● Input material

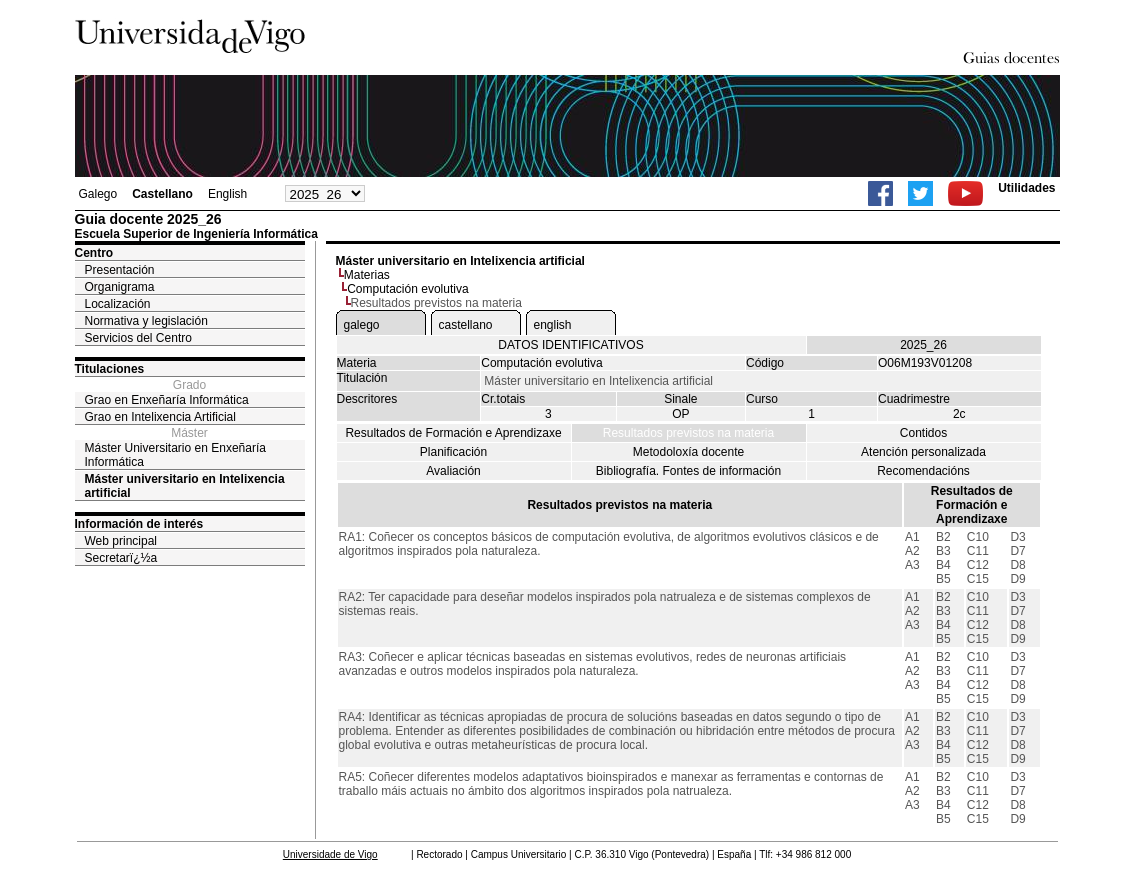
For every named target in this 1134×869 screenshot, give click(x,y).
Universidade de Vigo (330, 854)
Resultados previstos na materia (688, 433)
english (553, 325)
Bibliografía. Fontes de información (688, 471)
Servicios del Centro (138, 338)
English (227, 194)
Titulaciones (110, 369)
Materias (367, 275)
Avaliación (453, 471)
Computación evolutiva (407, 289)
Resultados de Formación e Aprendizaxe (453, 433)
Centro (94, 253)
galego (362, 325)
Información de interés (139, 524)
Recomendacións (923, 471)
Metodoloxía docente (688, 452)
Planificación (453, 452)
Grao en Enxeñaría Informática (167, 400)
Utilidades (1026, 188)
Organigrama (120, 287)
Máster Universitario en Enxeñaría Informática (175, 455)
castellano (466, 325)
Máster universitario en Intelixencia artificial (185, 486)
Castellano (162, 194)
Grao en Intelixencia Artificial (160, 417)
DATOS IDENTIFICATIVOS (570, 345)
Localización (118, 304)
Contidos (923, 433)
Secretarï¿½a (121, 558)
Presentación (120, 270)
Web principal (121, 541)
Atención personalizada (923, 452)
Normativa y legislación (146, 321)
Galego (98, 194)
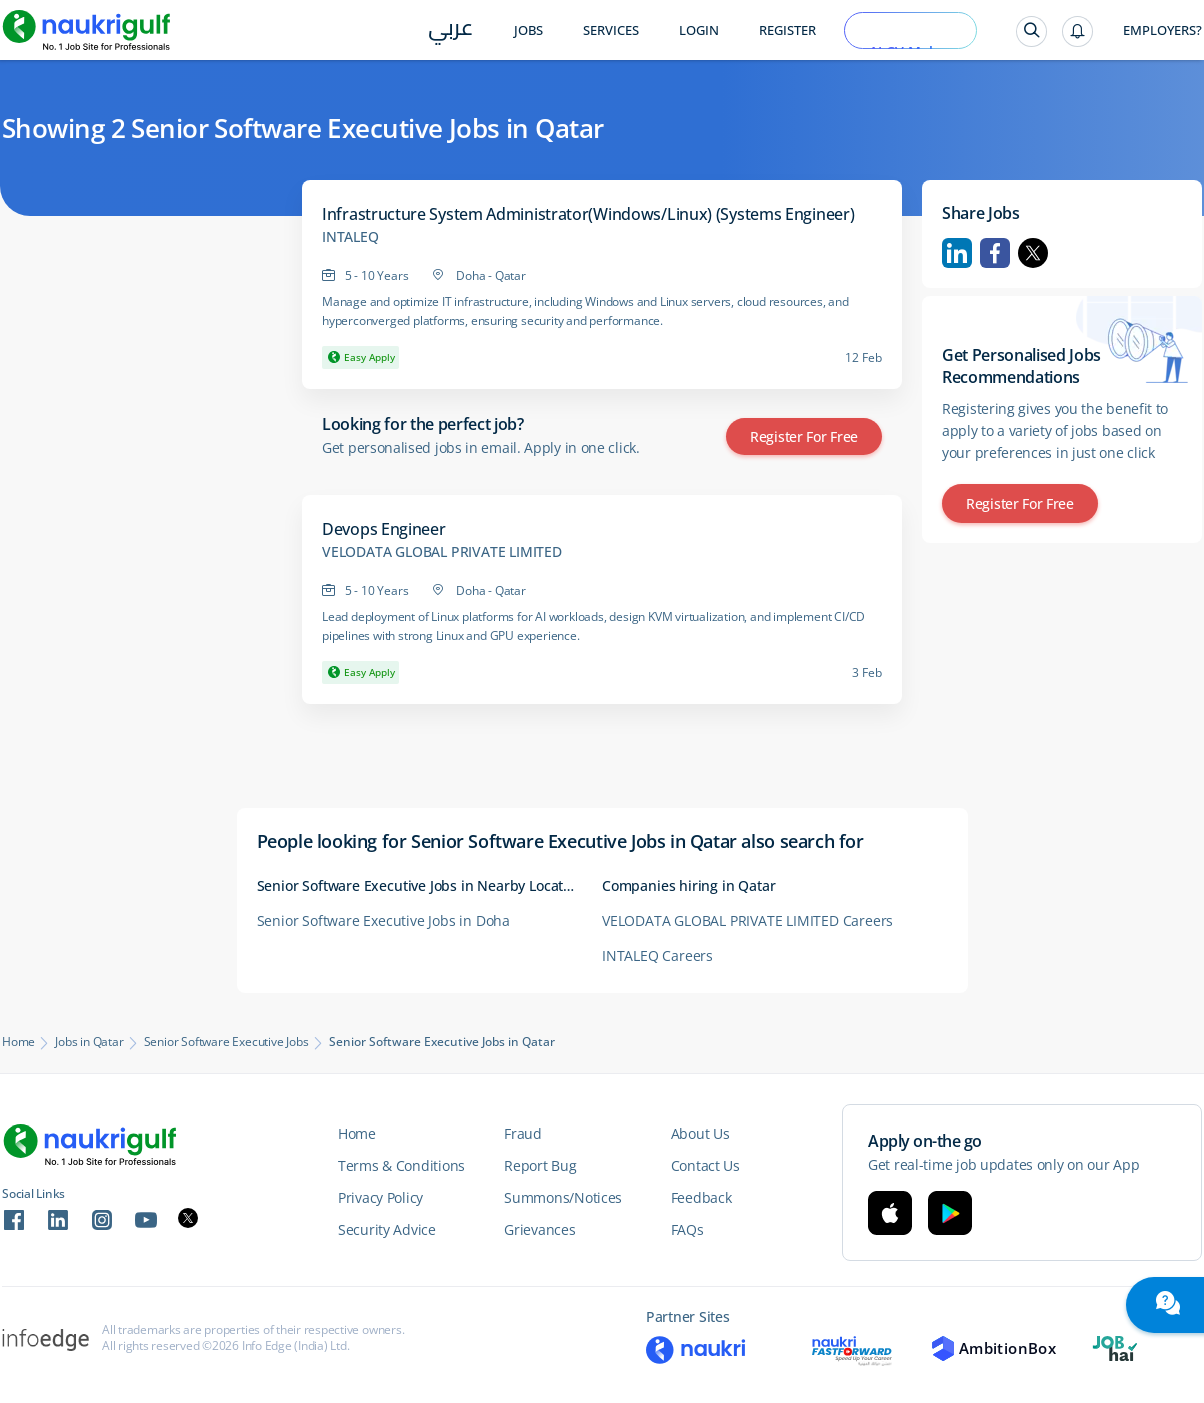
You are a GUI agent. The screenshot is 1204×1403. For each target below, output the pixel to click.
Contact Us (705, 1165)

● Task statement
With the pictures left out, copy exactly the lines from the line holding "english (553, 325)" through the final line of the records, including both.

● Result
english (553, 325)
Bibliografía. Fontes de información (688, 471)
Servicios del Centro (138, 338)
English (227, 194)
Titulaciones (110, 369)
Materias (367, 275)
Avaliación (453, 471)
Computación evolutiva (407, 289)
Resultados de Formación e Aprendizaxe (453, 433)
Centro (94, 253)
galego (362, 325)
Información de interés (139, 524)
Recomendacións (923, 471)
Metodoloxía docente (688, 452)
Planificación (453, 452)
Grao en Enxeñaría Informática (167, 400)
Utilidades (1026, 188)
Organigrama (120, 287)
Máster Universitario en Enxeñaría Informática (175, 455)
castellano (466, 325)
Máster universitario en Intelixencia artificial (185, 486)
Castellano (162, 194)
Grao en Intelixencia Artificial (160, 417)
DATOS IDENTIFICATIVOS (570, 345)
Localización (118, 304)
Contidos (923, 433)
Secretarï¿½a (121, 558)
Presentación (120, 270)
Web principal (121, 541)
Atención personalizada (923, 452)
Normativa y legislación (146, 321)
Galego (98, 194)
You are a GUI agent. The screenshot is 1204×1403. For each target below, output the pixel to click.
Contact Us (705, 1165)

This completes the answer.